Mind you, I feel no pity for Mr. Howard. This is what he gets paid the big bucks for. What disturbs me is, what an inadequate way this is to deal with the problem. It makes my country’s system of addressing problems look tawdry and empty.

I’m probably going to displease my Democratic friends with this one, because as I read further down in the story, I see they were the main ones showing off their indignation. But that was just today. Some other day, with some other subject, it would be all about Republicans trying to humiliate someone they were angry with.

It’s the process that seems inconsistent with a rational way of dealing with this horrendous problem. And like so many things that I find objectionable in our society, this is about television. Remove the cameras, and this event wouldn’t be happening — or would be very different. Actually, I take that back. It’s not television per se. In an earlier era, they’d have been showing off for the newsreel cameras. It’s just that with television, constituents with nothing better to do can watch it in real time.

You doubt that it was pointless, beyond venting emotions? Then tell me — what effective action did the session lead to? What WAS the point? What has been done, as a result of that show?

You want me to tell you what the real-world consequence of that grilling was? BP’s stock went up, because its CEO “survived” the process. Really.

You know what I’d like to see? All these members of Congress in their chamber, seriously debating a real, sensible Energy Policy, one that helps us move beyond dependence on the BPs of the world. That would be useful. But I guess that’s just too hard.

6 thoughts on ““Stupid bloody cabaret”

  1. Kathryn Fenner

    but but but….people were complaining that President Obama wasn’t being theatrical enough.

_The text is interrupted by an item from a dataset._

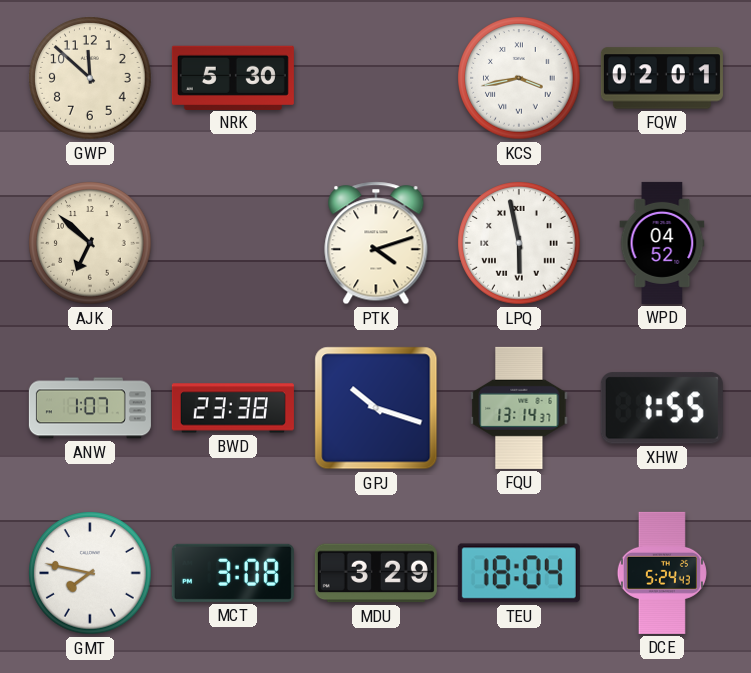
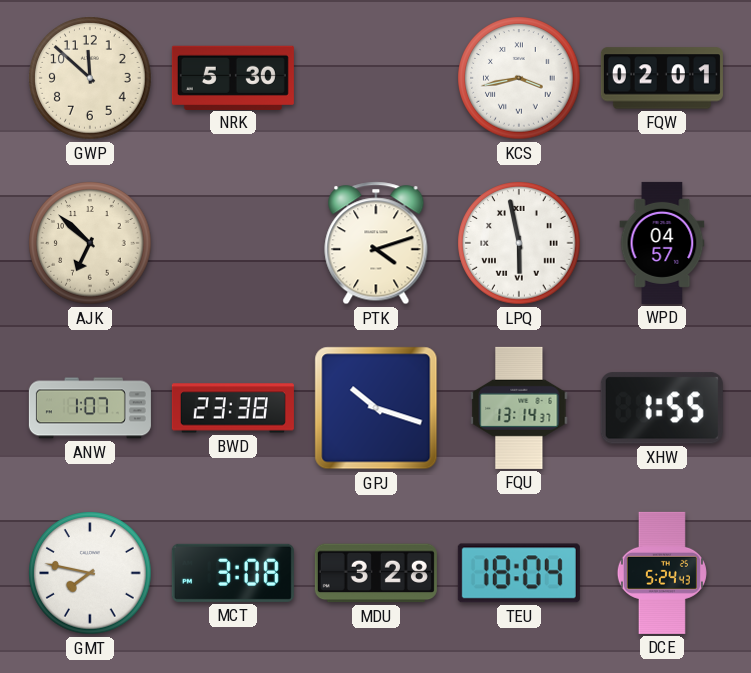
WPD: 04:52 -> 04:57
MDU: 3:29 -> 3:28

    I agree with you that getting it done, whatever “it” is, beats theater any day, but the legislators understand the need to survive to fight another day. I wonder if our President quite gets that.

    Perhaps when there appears to be nothing more to be done constructively, such as stopping the leak or speeding the clean-up, humans tend to want to do something, anything, in the face of such tragedy. No one wants to be seen to be doing a heckuva job.

  2. Brad

    You certainly didn’t hear ME complaining about the president not being demonstrative enough. I like ol’ No-Drama Obama just the way he is.

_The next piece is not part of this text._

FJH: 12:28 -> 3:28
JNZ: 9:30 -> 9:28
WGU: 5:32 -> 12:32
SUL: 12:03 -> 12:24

    I detest emotionalism as a substitute for rational policy. Absolutely sets my teeth on edge.

  3. Kathryn Fenner

    Again, written like a Myers-Briggs “T”– our emotions are useful guides, not just atavistic inconveniences. Now, of course, simply being a human feeling is a recipe for disaster, but recognizing our emotions, honoring them rather than ignoring them, and *using them to see what needs to be done* is healthier.

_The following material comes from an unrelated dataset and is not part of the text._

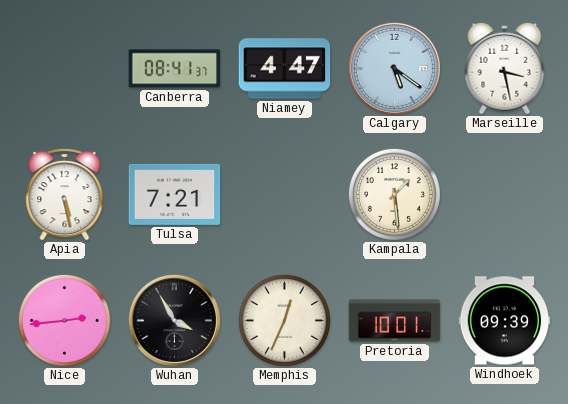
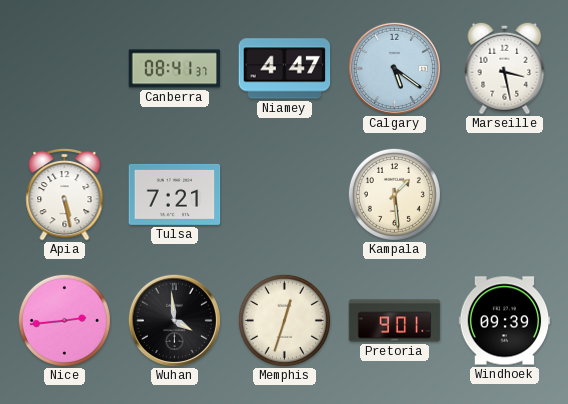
Wuhan: 3:55 -> 3:59
Memphis: 12:34 -> 12:33
Pretoria: 10:01 -> 9:01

    People are angry about this. Let’s recognize this healthy response and channel it into something more productive than C-Span drama, though. You’re right about that!

  4. Rich Fowler

    Hayward’s objective was twofold: to let the politicians have their day in the sun; and to avoid saying anything that could be used in legal action against BP. Mission accomplished.

  5. Phillip

    I agree that these kinds of hearings are just a kind of theatrical show, but re “emotionalism vs. rationalism”…there’s no real separating the two. They cut both ways. What are our “values” that we supposedly defend if not products of both our rational and emotional (i.e., spiritual, “of the heart”) sides? What is the defense of democracy, or the “promotion” of democracy (for the neocons) if not an emotional wish? The rationalization is “democracies don’t make war,” but that of course has been repeatedly proven false. So, Kathryn’s right. Let’s own up to both our emotional and rational sides in decision-making. The claim of purely rational motivation almost always shows itself to be unfounded.